Your gut: How do you get to be a “ridiculously healthy” senior citizen?

Given how obsessed our society is with magic pills and miracle creams, you'd think that there was some secret to being "ridiculously healthy." The truth is using natural methods much more effective than any synthetic solution ten out of ten times. To further prove the importance of natural methods, one of the largest microbiota studies ever conducted came to the conclusion that maintaining a healthy gut profile can go a long way in making you age more gracefully and healthier.

Don't believe the stereotypes you hear about near-centenarians being feeble and weak. The scientific community is catching up to what Natural News readers have known for years; a healthy gut promotes overall well-being, supports the function of different organs, and improves the immune system, even if you’re 80 and above.

A group of researchers from the Tianyi Health Science Institute, the Lawson Health Research Institute, and Western University, observed over 1,000 Chinese individuals to see if there is any link between healthy aging and gut material.
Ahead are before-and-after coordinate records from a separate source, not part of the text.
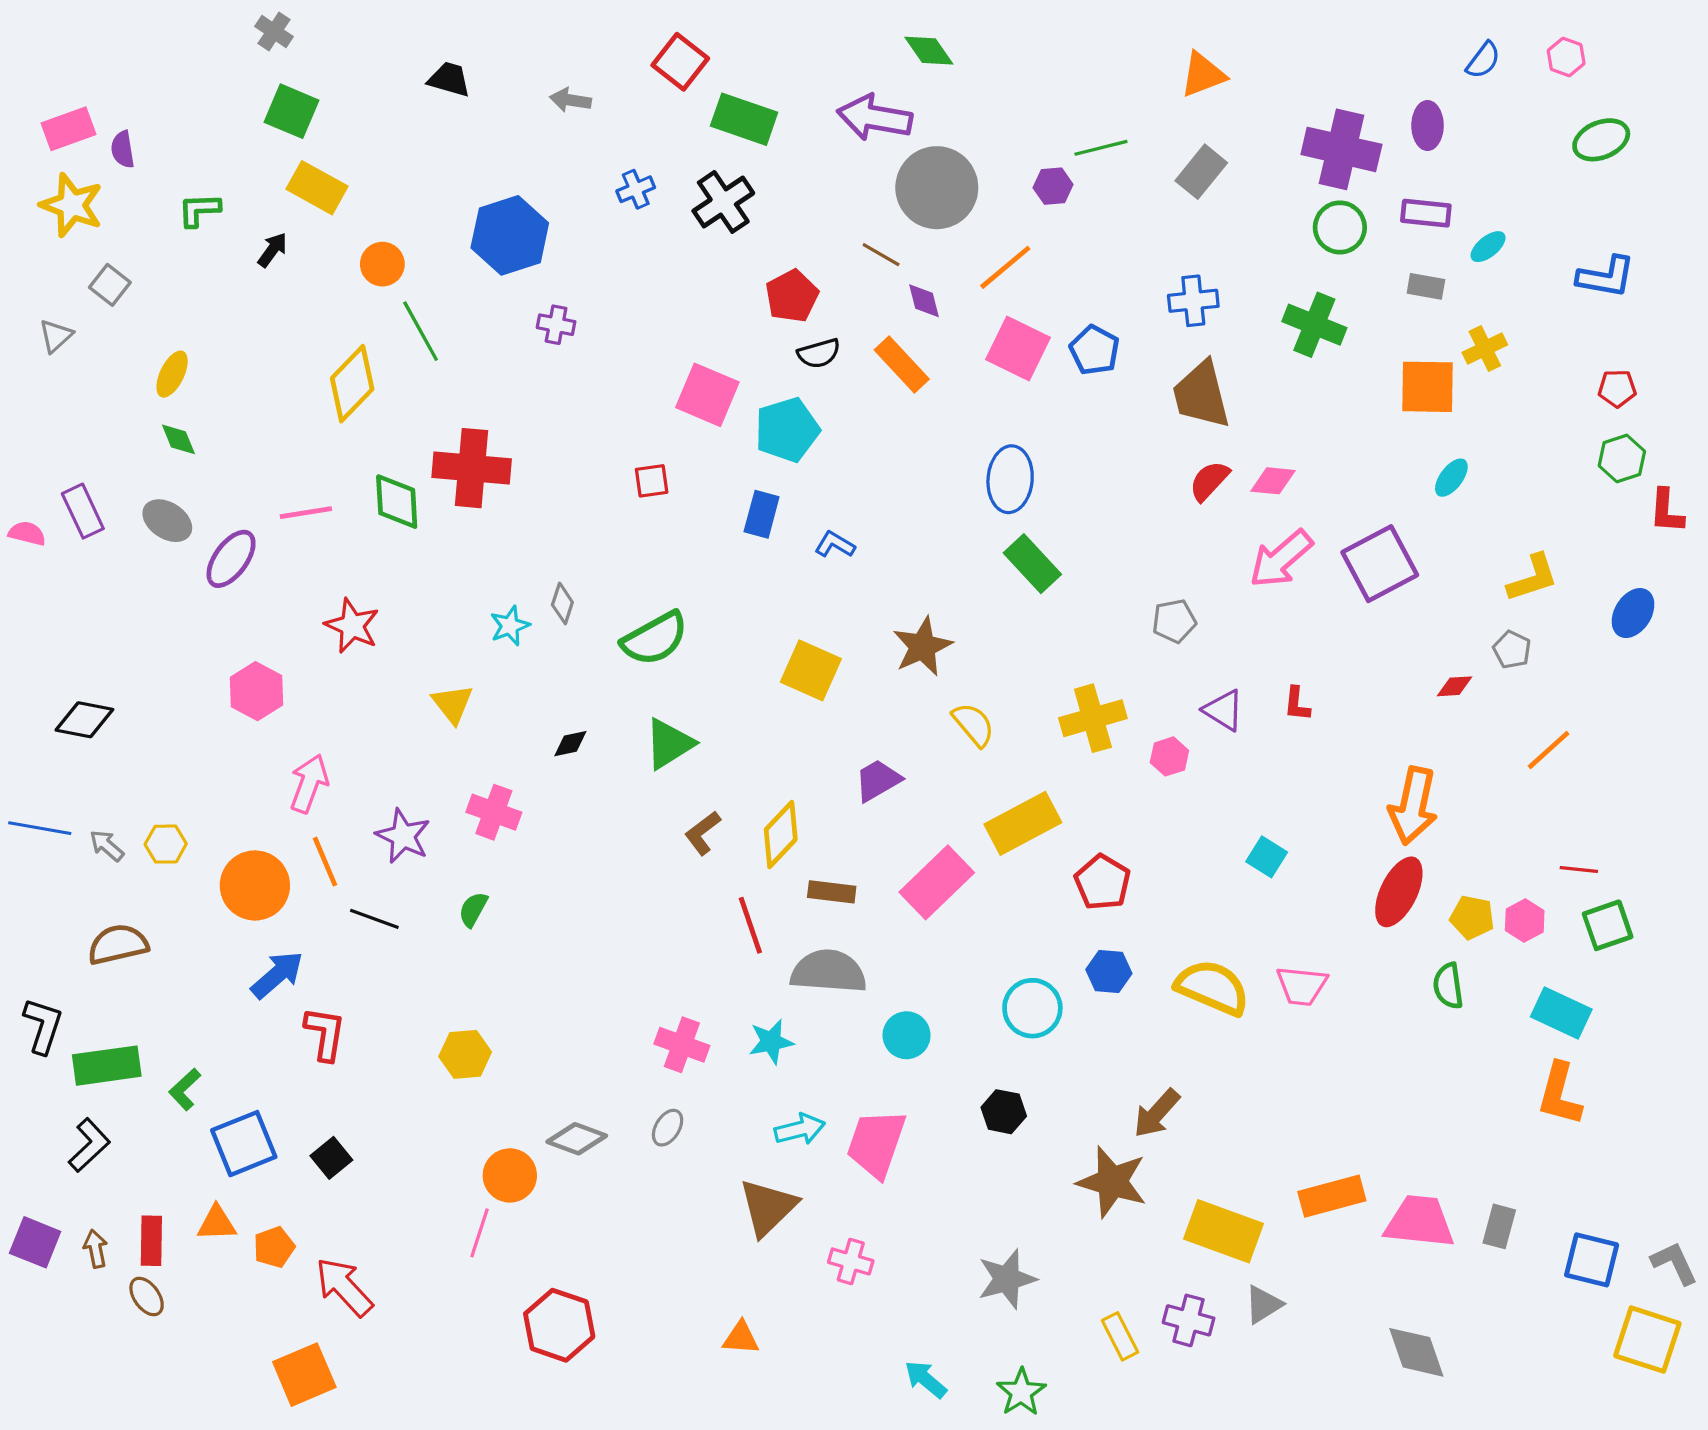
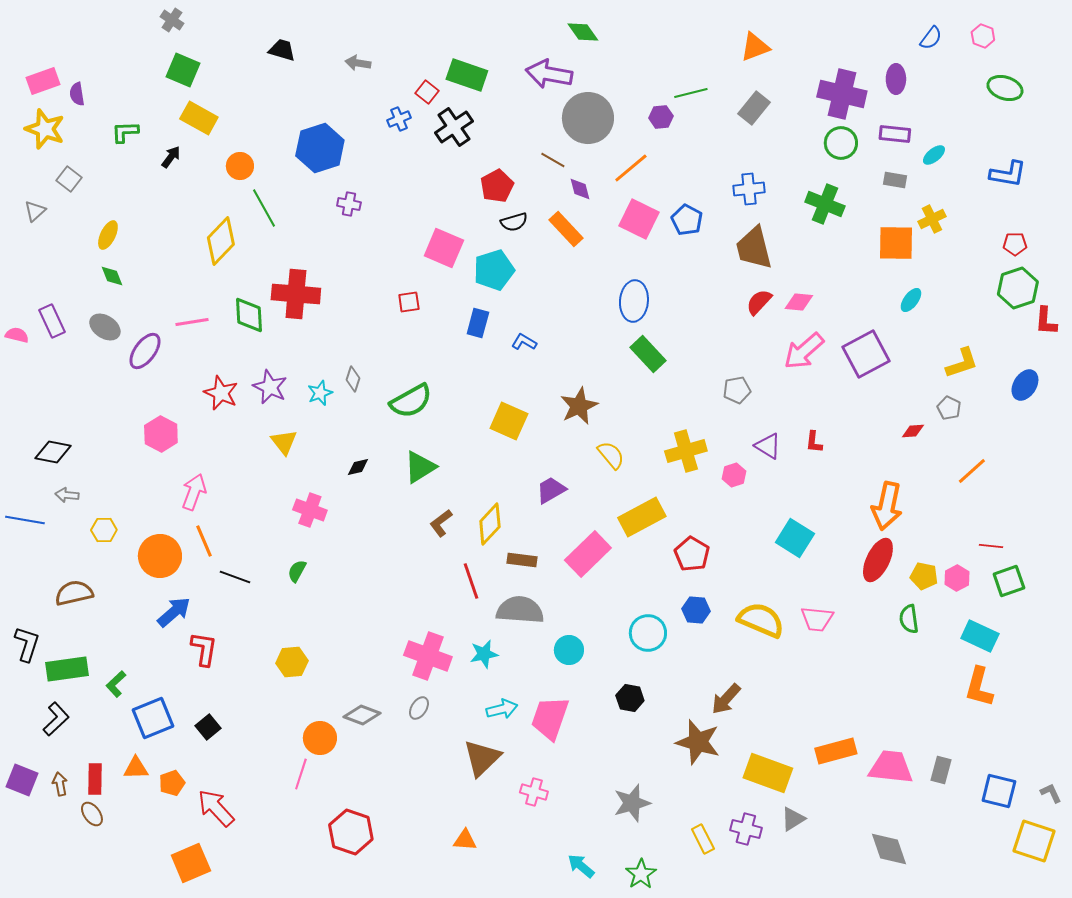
red square: (680, 62) -> (427, 92), moved, size x0.7
green ellipse: (1601, 140) -> (1005, 88), turned 40
green hexagon: (1622, 458) -> (1018, 288), size x1.4
purple star: (403, 836) -> (270, 387), moved
gray arrow: (107, 846) -> (67, 495), moved, turned -35
cyan square: (1267, 857) -> (795, 538), size x1.5
pink cross: (682, 1045) -> (428, 656), size x1.4
gray L-shape: (1674, 1263) -> (1051, 793), size x0.7

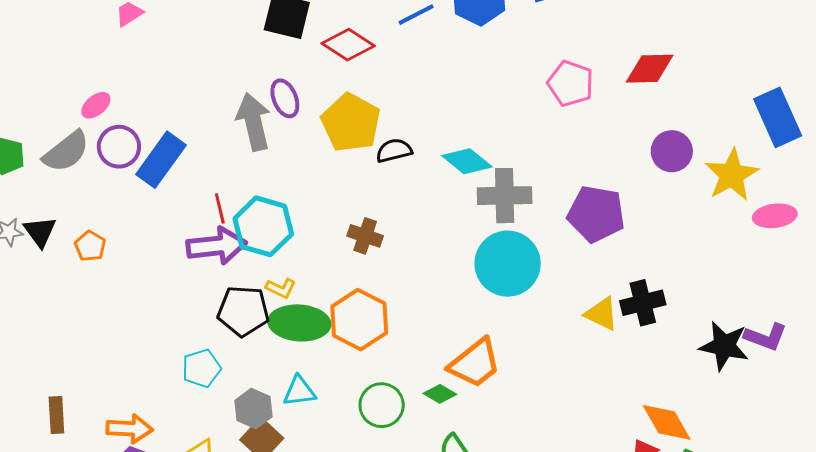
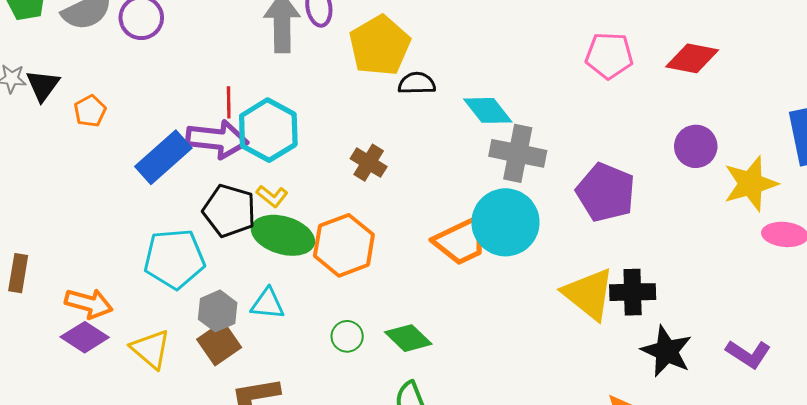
pink pentagon: (571, 83) -> (609, 56), turned -30
blue rectangle: (161, 160) -> (163, 157), moved
yellow triangle: (601, 314) -> (589, 294), size x1.5
black star: (724, 346) -> (667, 351), moved
orange trapezoid: (475, 363) -> (461, 241), moved
cyan pentagon: (201, 368) -> (174, 259), size x1.5
green diamond: (440, 394) -> (408, 338), size x1.4
green circle: (382, 405) -> (347, 336), size x0.7

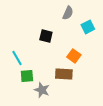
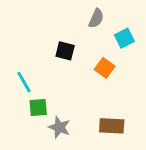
orange square: (74, 56) -> (105, 68), moved
brown rectangle: (64, 74) -> (112, 126), moved

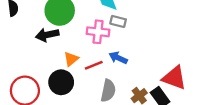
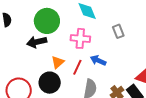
gray rectangle: (118, 21) -> (118, 31), moved, turned 56
red line: (94, 65) -> (77, 67), turned -42

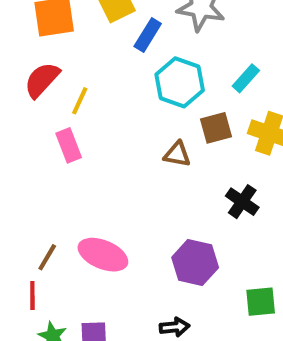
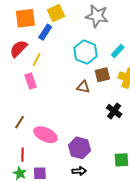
blue rectangle: (148, 35) -> (45, 32), moved
brown line: (47, 257) -> (20, 122), moved
purple hexagon: (195, 262) -> (79, 148), moved
red line: (32, 295) -> (23, 155), moved

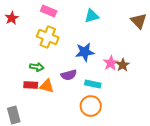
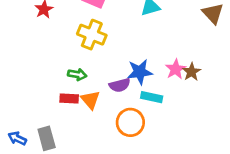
blue star: (85, 52) -> (140, 72), moved
orange triangle: (47, 86) -> (90, 100), turned 35
orange circle: (91, 106) -> (130, 122), moved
The ages of the participants ranged from delicate 3-year-olds to lively centenarians. After analysing numerous biomarkers, results showed that there was a direct correlation between participant health and the microbes in the intestine. The research team found it rather fascinating that a healthy gut microbiome could give an individual the physical appearance of someone decades younger than their actual age. For example, a very healthy 90 years old could have the gut profile of a 30-year-old. Even after taking into account other extraneous variables, the results were the same.

“This demonstrates that maintaining diversity of your gut as you age is a biomarker of healthy aging, just like low cholesterol is a biomarker of a healthy circulatory system,” commented Greg Gloor, the principal investigator on the study and also a professor at Western's Schulich School of Medicine & Dentistry and Scientist at Lawson Health Research Institute.

The only thing the study couldn’t account for was identifying the cause or effect between gut microbiota and healthy aging.  Gregor Reid, a professor at Western's Schulich School of Medicine & Dentistry and fellow Scientist at Lawson Health Research Institute said, “It begs the question -- if you can stay active and eat well, will you age better, or do the bacteria predicate healthy ageing in your gut?”

Gloor did add however that, “The main conclusion is that if you are ridiculously healthy and 90 years old, your gut microbiota is not that different from a healthy 30-year-old in the same population.” A few researchers are now suggesting resetting the microbiota in the elderly to that of a 30-year-old to see if it’ll help promote health.

“The aim is to bring novel microbiome diagnostic systems to populations, then use food and probiotics to try and improve biomarkers of health,” said Reid. “By studying healthy people, we hope to know what we are striving for when people get sick.”